Data:

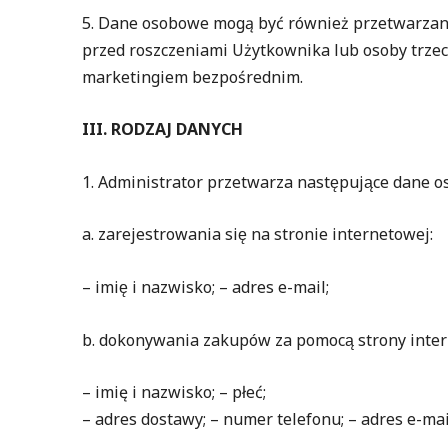
5. Dane osobowe mogą być również przetwarza
przed roszczeniami Użytkownika lub osoby trzeci
marketingiem bezpośrednim.
III. RODZAJ DANYCH
1. Administrator przetwarza następujące dane o
a. zarejestrowania się na stronie internetowej:
– imię i nazwisko; – adres e-mail;
b. dokonywania zakupów za pomocą strony inte
– imię i nazwisko; – płeć;
– adres dostawy; – numer telefonu; – adres e-mai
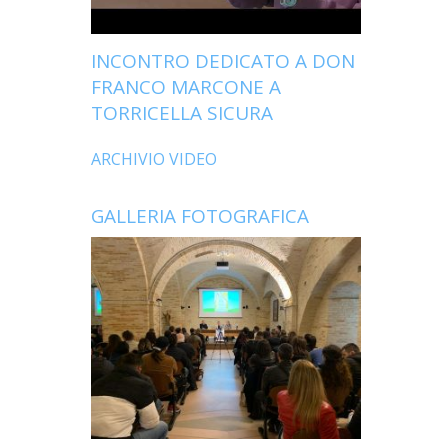
INCONTRO DEDICATO A DON
FRANCO MARCONE A
TORRICELLA SICURA
ARCHIVIO VIDEO
GALLERIA FOTOGRAFICA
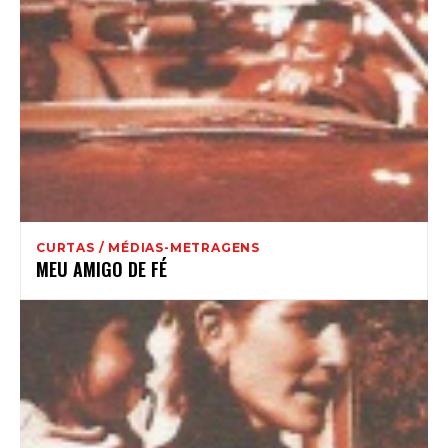
CURTAS / MÉDIAS-METRAGENS
MEU AMIGO DE FÉ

Description of the task:
Make a word-for-word copy of the records above, excluding all pictures.

Expected output:
5. Dane osobowe mogą być również przetwarza
przed roszczeniami Użytkownika lub osoby trzeci
marketingiem bezpośrednim.
III. RODZAJ DANYCH
1. Administrator przetwarza następujące dane o
a. zarejestrowania się na stronie internetowej:
– imię i nazwisko; – adres e-mail;
b. dokonywania zakupów za pomocą strony inte
– imię i nazwisko; – płeć;
– adres dostawy; – numer telefonu; – adres e-mai
INCONTRO DEDICATO A DON
FRANCO MARCONE A
TORRICELLA SICURA
ARCHIVIO VIDEO
GALLERIA FOTOGRAFICA
CURTAS / MÉDIAS-METRAGENS
MEU AMIGO DE FÉ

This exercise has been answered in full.